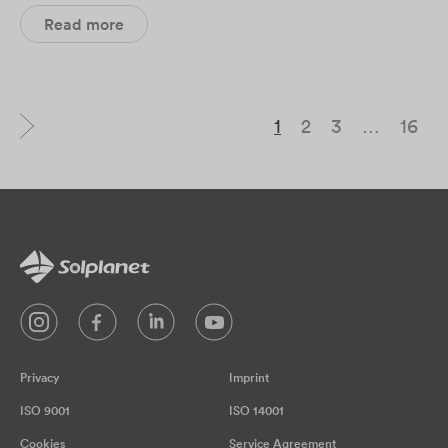
Read more
1
2
3
…
16
Privacy
Imprint
ISO 9001
ISO 14001
Cookies
Service Agreement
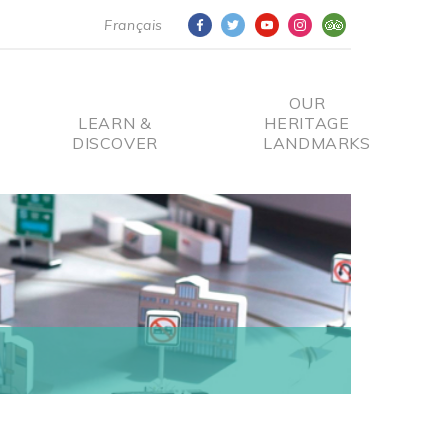
Français
OUR
LEARN &
HERITAGE
DISCOVER
LANDMARKS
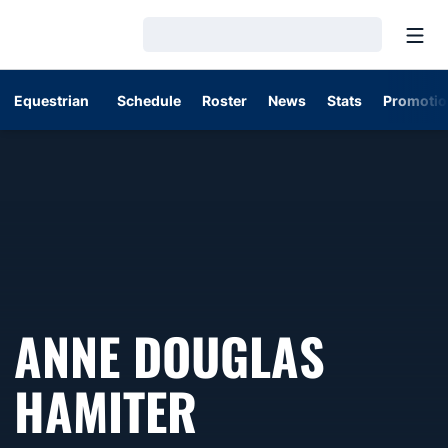
Open
Loading…
Equestrian
Schedule
Roster
News
Stats
Promotio
ANNE DOUGLAS
SEASON 202
HAMITER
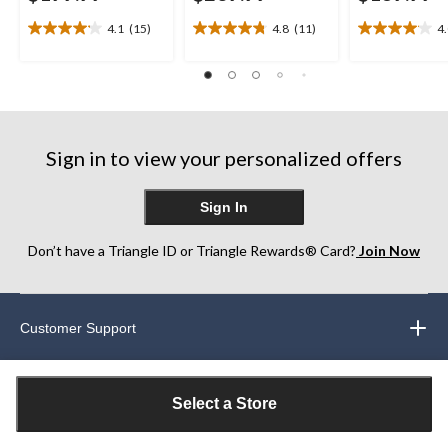
4.1
(15)
4.8
(11)
4
4.1
4.8
4.0
out
out
out
of
of
of
5
5
5
stars.
stars.
stars.
15
11
26
reviews
reviews
reviews
Sign in to view your personalized offers
Sign In
Don’t have a Triangle ID or Triangle Rewards® Card?
Join Now
Customer Support
Our Partners
Select a Store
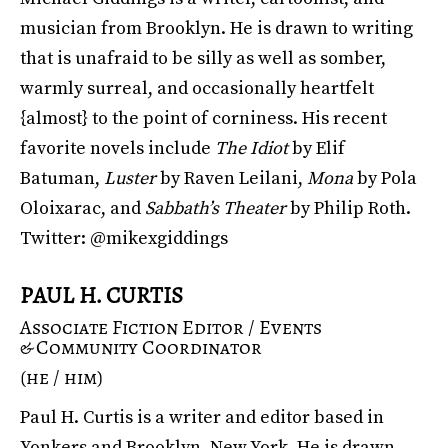
musician from Brooklyn. He is drawn to writing
that is unafraid to be silly as well as somber,
warmly surreal, and occasionally heartfelt
{almost} to the point of corniness. His recent
favorite novels include
The Idiot
by Elif
Batuman,
Luster
by Raven Leilani,
Mona
by Pola
Oloixarac, and
Sabbath’s Theater
by Philip Roth.
Twitter: @mikexgiddings
PAUL H. CURTIS
Associate Fiction Editor / Events
& Community Coordinator
(he / him)
Paul H. Curtis is a writer and editor based in
Yonkers and Brooklyn, New York. He is drawn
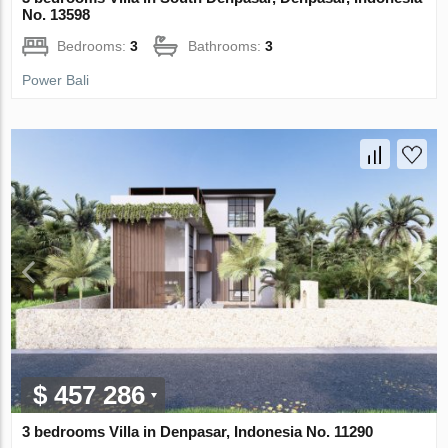
No. 13598
Bedrooms:
3
Bathrooms:
3
Power Bali
$ 457 286
3 bedrooms Villa in Denpasar, Indonesia No. 11290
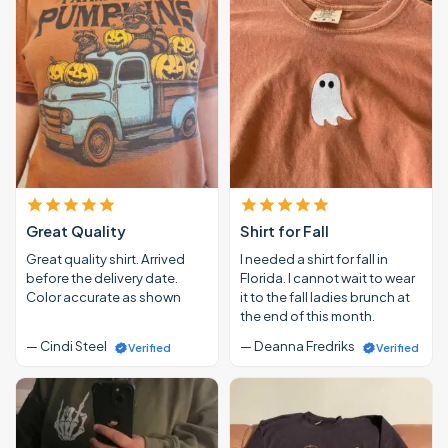
Great Quality
Shirt for Fall
Great quality shirt. Arrived
I needed a shirt for fall in
before the delivery date.
Florida. I cannot wait to wear
Color accurate as shown
it to the fall ladies brunch at
the end of this month.
— Cindi Steel
— Deanna Fredriks
Verified
Verified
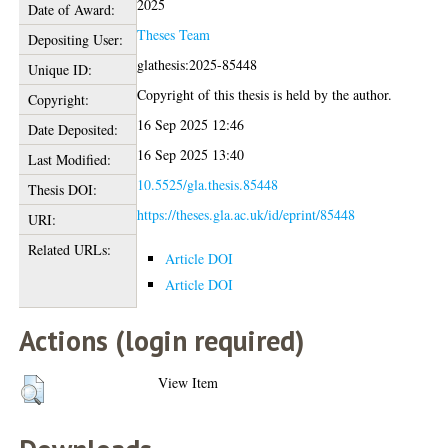
2025
Date of Award:
Theses Team
Depositing User:
glathesis:2025-85448
Unique ID:
Copyright of this thesis is held by the author.
Copyright:
16 Sep 2025 12:46
Date Deposited:
16 Sep 2025 13:40
Last Modified:
10.5525/gla.thesis.85448
Thesis DOI:
https://theses.gla.ac.uk/id/eprint/85448
URI:
Related URLs:
Article DOI
Article DOI
Actions (login required)
View Item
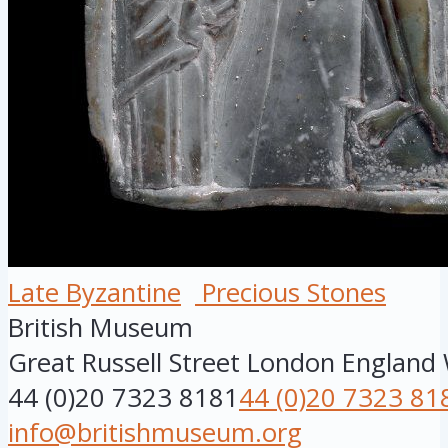
Late Byzantine
Precious Stones
British Museum
Great Russell Street
London
England
44 (0)20 7323 8181
44 (0)20 7323 81
info@britishmuseum.org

════════════════

> _What to do_: Please return every line of the records that contains the word "drawn".

> _Solution to this exercise_:
musician from Brooklyn. He is drawn to writing
Yonkers and Brooklyn, New York. He is drawn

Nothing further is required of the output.